Pendant ce temps, lui profitait d’une vaste chambre lumineuse à l’étage, entièrement équipée et même aménagée avec un coin gaming. Moi, je devais me contenter de tout ce qu’ils pouvaient dénicher dans le garage.

Je me souviens parfaitement du jour où ils m’ont présenté cette « chambre ».

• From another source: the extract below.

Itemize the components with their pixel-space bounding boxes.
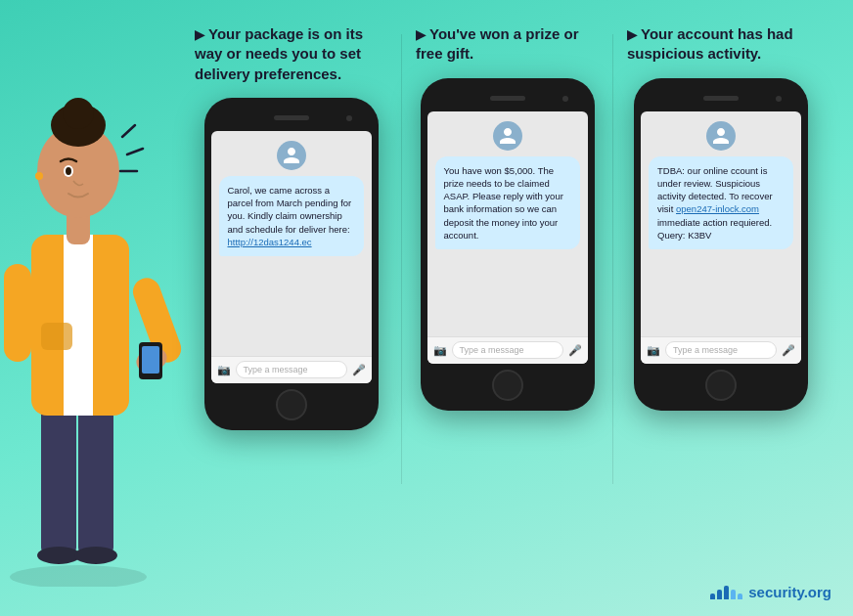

Maman montrait fièrement l’endroit, malgré le béton nu, l’ampoule suspendue, les toiles d’araignées dans les recoins et cette odeur d’humidité persistante. « Elena, ma chérie, tu as tellement d’espace ici en bas ! » s’enthousiasmait-elle.

Je ne pouvais que fixer l’ampoule nue au plafond en répondant d’une voix lasse : « Oui, c’est… génial. »

Papa me tapota l’épaule en souriant : « On améliorera ça un jour, qui sait ? »

Ce « un jour » ne vint jamais. Mais je refusais de rester enfermée dans ce sous-sol pour toujours.

J’ai décroché un job après l’école au supermarché du coin, poussant les caddies, faisant les rayons. Ce n’était pas glamour, mais chaque salaire me rapprochait un peu plus de ma transformation.

Ma tante Teresa fut mon soutien indéfectible. Seule elle connaissait vraiment ce que je vivais.

Quand elle a découvert mon projet de rénovation, elle est venue m’aider les week-ends, pinceaux en main et pleine d’enthousiasme.

« Allez, ma petite Ellie, » me lançait-elle en souriant, « on va rendre cet endroit lumineux ! »

Nous avons commencé par repeindre les murs, passant du gris terne à un doux lavande. Puis sont arrivés les rideaux pour cacher les petites fenêtres, les tapis pour réchauffer le sol froid, et les guirlandes lumineuses pour chasser l’obscurité.

Ce fut un travail long et laborieux, avec un salaire modeste, mais petit à petit, ce sous-sol est devenu mon sanctuaire. J’ai accroché des posters de mes groupes préférés, rangé mes livres sur des étagères récupérées et déniché un vieux bureau pour mes devoirs.

Le jour où j’ai installé la dernière touche — une bande de LED autour de mon lit —, j’ai pris du recul et ressenti une fierté intense, peut-être la première de ma vie.

Alors que j’admirais mon œuvre, j’ai entendu des pas dans l’escalier. Mes parents sont descendus, l’air dubitatif.

« Eh bien, on dirait que quelqu’un s’est bien activée, » observa Papa avec un sourire en coin.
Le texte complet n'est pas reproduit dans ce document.